I'm already seeing some related books I should take a look at.

Very useful!

motohagiography

2 days ago

amazing and hilariously accurate. together they represent a culture and shared ontology. having worked in places with others who have read some of these books, the shorthand is super fast.

23B1

2 days ago

This is cool.

Idea: Amazon has killed 'random' browsing of books. Would love to see this applied to topic area searches etc. so I can have the same serendipity that I used to get in all the bookstores Amazon unalived.

Eduard

2 days ago

For my system: becomes unresponsive within the first second.

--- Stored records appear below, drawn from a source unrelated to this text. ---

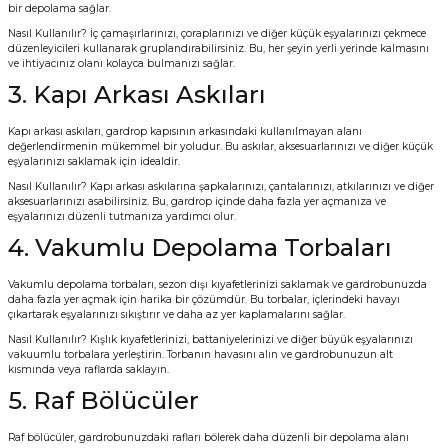
bir depolama sağlar.
Nasıl Kullanılır? İç çamaşırlarınızı, çoraplarınızı ve diğer küçük eşyalarınızı çekmece
düzenleyicileri kullanarak gruplandırabilirsiniz. Bu, her şeyin yerli yerinde kalmasını
ve ihtiyacınız olanı kolayca bulmanızı sağlar.
3. Kapı Arkası Askıları
Kapı arkası askıları, gardrop kapısının arkasındaki kullanılmayan alanı
değerlendirmenin mükemmel bir yoludur. Bu askılar, aksesuarlarınızı ve diğer küçük
eşyalarınızı saklamak için idealdir.
Nasıl Kullanılır? Kapı arkası askılarına şapkalarınızı, çantalarınızı, atkılarınızı ve diğer
aksesuarlarınızı asabilirsiniz. Bu, gardrop içinde daha fazla yer açmanıza ve
eşyalarınızı düzenli tutmanıza yardımcı olur.
4. Vakumlu Depolama Torbaları
Vakumlu depolama torbaları, sezon dışı kıyafetlerinizi saklamak ve gardrobunuzda
daha fazla yer açmak için harika bir çözümdür. Bu torbalar, içlerindeki havayı
çıkartarak eşyalarınızı sıkıştırır ve daha az yer kaplamalarını sağlar.
Nasıl Kullanılır? Kışlık kıyafetlerinizi, battaniyelerinizi ve diğer büyük eşyalarınızı
vakuumlu torbalara yerleştirin. Torbanın havasını alın ve gardrobunuzun alt
kısmında veya raflarda saklayın.
5. Raf Bölücüler
Raf bölücüler, gardrobunuzdaki rafları bölerek daha düzenli bir depolama alanı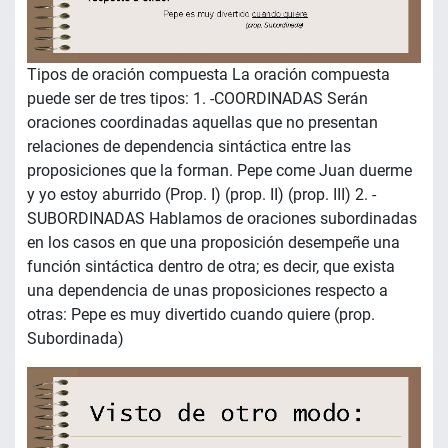
Tipos de oración compuesta La oración compuesta
puede ser de tres tipos: 1. -COORDINADAS Serán
oraciones coordinadas aquellas que no presentan
relaciones de dependencia sintáctica entre las
proposiciones que la forman. Pepe come Juan duerme
y yo estoy aburrido (Prop. I) (prop. II) (prop. III) 2. -
SUBORDINADAS Hablamos de oraciones subordinadas
en los casos en que una proposición desempeñe una
función sintáctica dentro de otra; es decir, que exista
una dependencia de unas proposiciones respecto a
otras: Pepe es muy divertido cuando quiere (prop.
Subordinada)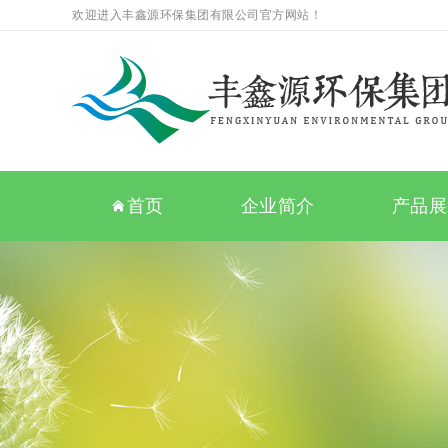
欢迎进入丰鑫源环保集团有限公司官方网站！
首页
企业简介
产品展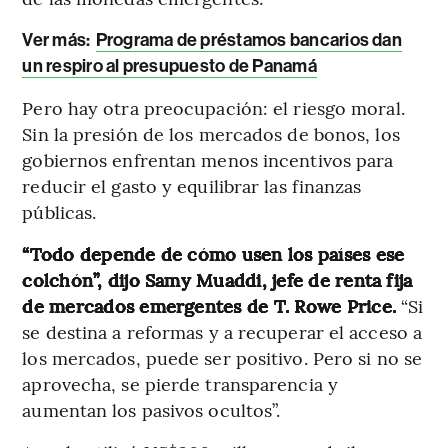
Ver más:
Programa de préstamos bancarios dan
un respiro al presupuesto de Panamá
Pero hay otra preocupación: el riesgo moral.
Sin la presión de los mercados de bonos, los
gobiernos enfrentan menos incentivos para
reducir el gasto y equilibrar las finanzas
públicas.
“Todo depende de cómo usen los países ese
colchón”, dijo Samy Muaddi, jefe de renta fija
de mercados emergentes de T. Rowe Price.
“Si
se destina a reformas y a recuperar el acceso a
los mercados, puede ser positivo. Pero si no se
aprovecha, se pierde transparencia y
aumentan los pasivos ocultos”.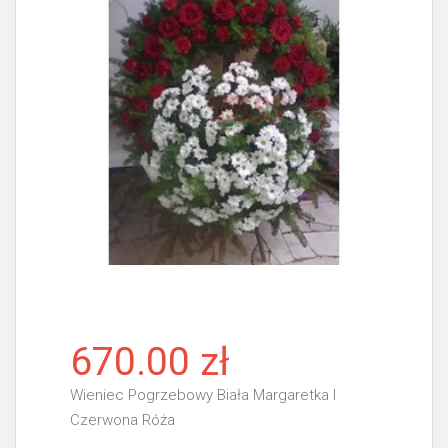
670.00 zł
Wieniec Pogrzebowy Biała Margaretka I
Czerwona Róża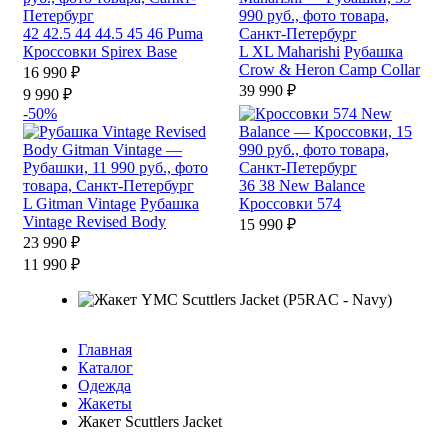
42
42.5
44
44.5
45
46
Puma
Кроссовки Spirex Base
L
XL
Maharishi
Рубашка
Crow & Heron Camp Collar
16 990 ₽
39 990 ₽
9 990 ₽
-50%
36
38
New Balance
L
Gitman Vintage
Рубашка
Кроссовки 574
Vintage Revised Body
15 990 ₽
23 990 ₽
11 990 ₽
Главная
Каталог
Одежда
Жакеты
Жакет Scuttlers Jacket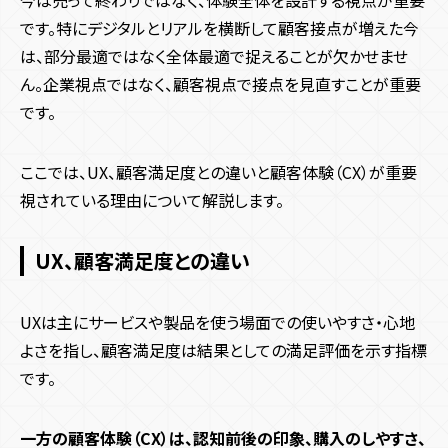
特殊法人
です。特にデジタルとリアルを横断して顧客接点が増えた今
は、部分最適ではなく全体最適で捉えることが欠かせませ
省ステップ化による顧客体験（CX）向上事例
ん。企業視点ではなく、顧客視点で接点を見直すことが重要
ARUMA GARDEN DOGS
です。
株式会社NTTドコモ
PAPAMAMA CAR’S
ここでは、UX、顧客満足度との違いと顧客体験（CX）が重要
顧客体験（CX）を向上させるまでの流れ
視されている理由について解説します。
1.現状を正しく把握する
2.課題を洗い出す
UX、顧客満足度との違い
3.改善策を実施する
4.施策の効果を測定・分析する
UXは主にサービスや製品を使う場面での使いやすさ・心地
顧客体験（CX）向上ならBALANCeにお任せください
よさを指し、顧客満足度は結果としての満足評価を示す指標
です。
一方の顧客体験（CX）は、認知前後の印象、購入のしやすさ、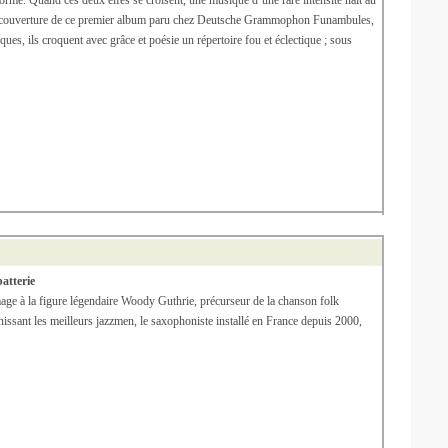
Quand ces deux elfes se croisent, une musique d’une rare intensité naît au
ur la couverture de ce premier album paru chez Deutsche Grammophon Funambules,
ques, ils croquent avec grâce et poésie un répertoire fou et éclectique ; sous
atterie
à la figure légendaire Woody Guthrie, précurseur de la chanson folk
éunissant les meilleurs jazzmen, le saxophoniste installé en France depuis 2000,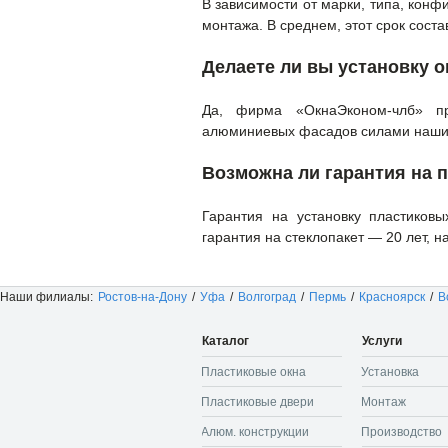
В зависимости от марки, типа, конф
монтажа. В среднем, этот срок соста
Делаете ли вы установку 
Да, фирма «ОкнаЭконом-члб» пр
алюминиевых фасадов силами наших
Возможна ли гарантия на 
Гарантия на установку пластиковы
гарантия на стеклопакет — 20 лет, н
Наши филиалы:
Ростов-на-Дону
/
Уфа
/
Волгоград
/
Пермь
/
Красноярск
/
В
Каталог
Услуги
Пластиковые окна
Установка
Пластиковые двери
Монтаж
Алюм. конструкции
Производство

* Google Chrome form flathub. Version 128.0.6613.119 (Official Build) (64-bit) * Debian 12 bookworm under KDE Wayland

reducesuffering

2 days ago

Any way to determine the quantity of recommendations or degree of positive sentiment? Maybe a larger book cover image?

bestinterest

2 days ago

Nice, super responsive - what's this using underneath? I see canvas + svelte

SoftTalker

2 days ago

Interesting but the visualization is useless. How about a standard tabular format maybe grouped by genre?

allenu

2 days ago

I think it's useful as a tool for browsing a getting a general gist of what people are into and seeing if your favorites are there, too. As for a tool to maximize one's reading list, certainly not as useful, but I appreciate that it didn't make me feel like I had to create action items on things to read.

ok123456

2 days ago

The 'genres' emerge out of the clusters. The fact that you can pick out 'genres' from this plot is an example of semi-supervised learning.

SoftTalker

2 days ago

OK but there's no clue what they are until you start poking around. It's not something that's useful without some substantial investment of time and exploration. If that's the goal, fine but it's not how I would present a "favorite books" list.

ok123456

2 days ago

Making 'genres' and classifying things is imprecise and requires experts in subject matter and library science to get it right. The "genre" labels here emerge out of the data itself.

maCDzP

2 days ago

Did you reduce the dimension before applying HDBSCAN?

pmaze

2 days ago

I did, there was a first round of UMAP to 50 dimensions. Running HDBSCAN on the full embeddings gave bad results, lots of singleton clusters.

goshx

2 days ago

Very nice. Do you have a text format of this available?

the__alchemist

2 days ago

Well, now I have recommendations; ty! I just bought 9 books from this list, filling in around ones I know I like. This is outstanding.

kthartic

2 days ago

I'm not sure I understand the "map" part of this. What does the geography represent exactly?

vegabook

2 days ago

looks like t-SNE projection

WillAdams

2 days ago

What does each axis represent?

What is the significance of the placement of each cluster?

ok123456

2 days ago

In t-SNE, the distances in the feature vector space are preserved in the projected space. IIRC, these distances serve as boundary conditions to a stochastic diffusion problem. The actual positions and the orientation are allowed to be free variables.

dnlserrano

2 days ago

this is great, and cool looking, thanks!